La jurisprudence francophone des Cours suprêmes


recherche avancée

30/05/1974 | MONACO | N°25712

Monaco | Tribunal de première instance, 30 mai 1974, III. - D. c/ Centre attractif J. R.


Abstract

Tierce-opposition

Conditions - Indivisibilité - Effets

Résumé

Le demandeur à la tierce opposition doit :

- ne pas avoir été partie au jugement rendu,

- ne pas avoir été représenté dans l'instance,

- établir que ce jugement était de nature à lui porter préjudice.

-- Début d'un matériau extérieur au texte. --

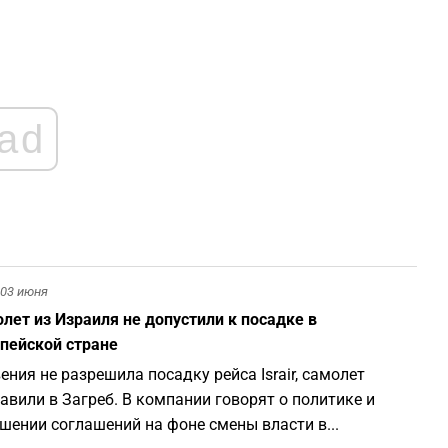
1
1
ad
1
1
1
03 июня
лет из Израиля не допустили к посадке в
пейской стране
ения не разрешила посадку рейса Israir, самолет
авили в Загреб. В компании говорят о политике и
шении соглашений на фоне смены власти в...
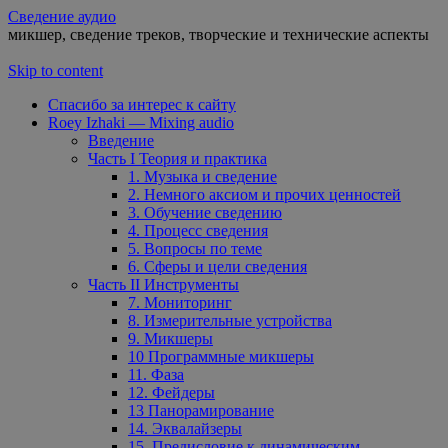
Сведение аудио
микшер, сведение треков, творческие и технические аспекты
Skip to content
Спасибо за интерес к сайту
Roey Izhaki — Mixing audio
Введение
Часть I Теория и практика
1. Музыка и сведение
2. Немного аксиом и прочих ценностей
3. Обучение сведению
4. Процесс сведения
5. Вопросы по теме
6. Сферы и цели сведения
Часть II Инструменты
7. Мониторинг
8. Измерительные устройства
9. Микшеры
10 Программные микшеры
11. Фаза
12. Фейдеры
13 Панорамирование
14. Эквалайзеры
15. Предисловие к динамическим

Lorsque cette procédure s'est croisée avec une instance en déclaration de jugement commun, constituant une procédure symétrique, si le jugement originaire et le jugement rendu sur tierce opposition ne peuvent s'exécuter simultanément, le premier de ce

s jugements est annulé non seulement inter partes mais également à l'égard des autres parties.

Motifs

LE TRIBUNAL
...

Abstract

Tierce-opposition

Conditions - Indivisibilité - Effets

Résumé

Le demandeur à la tierce opposition doit :

- ne pas avoir été partie au jugement rendu,

- ne pas avoir été représenté dans l'instance,

- établir que ce jugement était de nature à lui porter préjudice.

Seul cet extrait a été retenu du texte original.